Forever 21 files for bankruptcy

Forever 21, the teenage clothing emporium, has filed for bankruptcy.

Forever 21 store in the Westfield Mall

Grace Mercer

Forever 21 store in the Westfield Mall

Grace Mercer, Staff Reporter

Fashion retailer, Forever 21, announced it has filed for bankruptcy protection in order to restructure its business. Some of the Forever 21 stores closed not only in the US, but also in countries such as Europe and Asia. In total, the company is closing 300 to 350 stores, and as many as 178 of those stores are in the United States.

The company sent a letter to customers about the shut down of certain stores. The ability to get out of the way of leases and close the stores at lower prices is what the company is aiming for by filing for bankruptcy.

“We do, however, expect a significant number of these stores will remain open and operate as usual, and we do not expect to exit any major markets in the US,” the company said.

In recent years, even financially healthy retailers have closed their stores, and the struggling retailers have filed for bankruptcy. Forever 21 has obtained large amounts of money from other companies such as JP Morgan, Chase, and TPG Sixth Street Partners that allow them to operate under their regular schedule. High debt levels and rent costs have also burdened the retailers.

“Retailers relying on debt to finance their growth has always been particularly susceptible to slowdowns,” said Greg Portell, lead partner in the global consumer.
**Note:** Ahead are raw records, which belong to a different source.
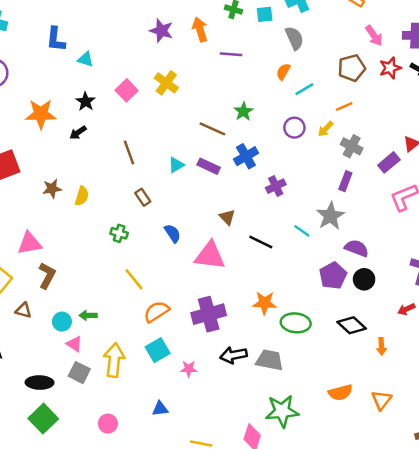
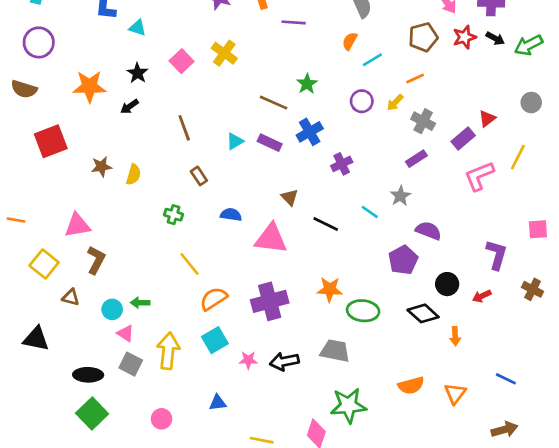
purple rectangle: (345, 181) -> (416, 159), turned 36
gray star: (330, 216) -> (400, 196), size x0.7
blue semicircle: (173, 233) -> (231, 215), turned -48
black circle: (364, 279) -> (447, 284), moved
black arrow: (233, 355) -> (284, 361), moved

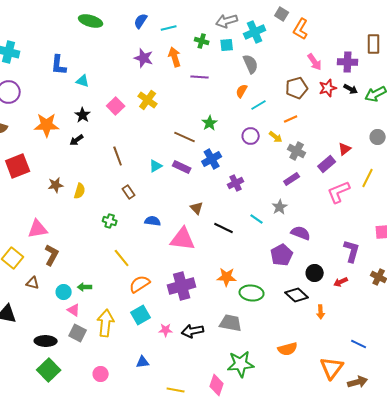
yellow arrow: (395, 103) -> (276, 137), turned -96
orange triangle: (455, 393) -> (332, 368), moved, size x1.4

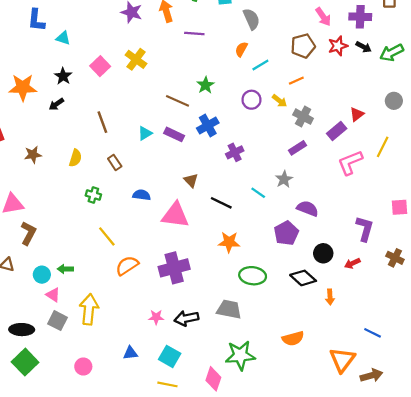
yellow semicircle: (80, 191) -> (75, 158), moved
orange star: (227, 277) -> (229, 242), moved
cyan square: (141, 315) -> (170, 356), moved, turned -30

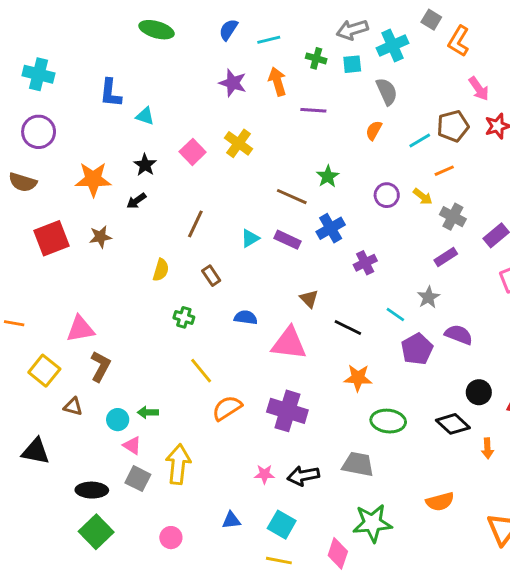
cyan line: (260, 65) -> (420, 140), moved
brown line: (102, 122) -> (195, 224), turned 45
brown star: (33, 155) -> (100, 237), moved
purple pentagon: (286, 233) -> (417, 349), moved
purple cross: (174, 268) -> (287, 411), turned 32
While Forever 21 is closing stores everywhere, there has been a rise in online shopping. Young shoppers have migrated to sites such as Fashion Nova, Asos, Boohoo, and Missguided, as well as e-commerce giant, Amazon, and clothing resellers such as Poshmark and Depop.

The stores of Forever 21 are still scattered around different malls and shopping centers. While many retailers have run into trouble after being purchased by private equity firms or hedge funds after piling on debt, Forever 21 is still owned by its founders.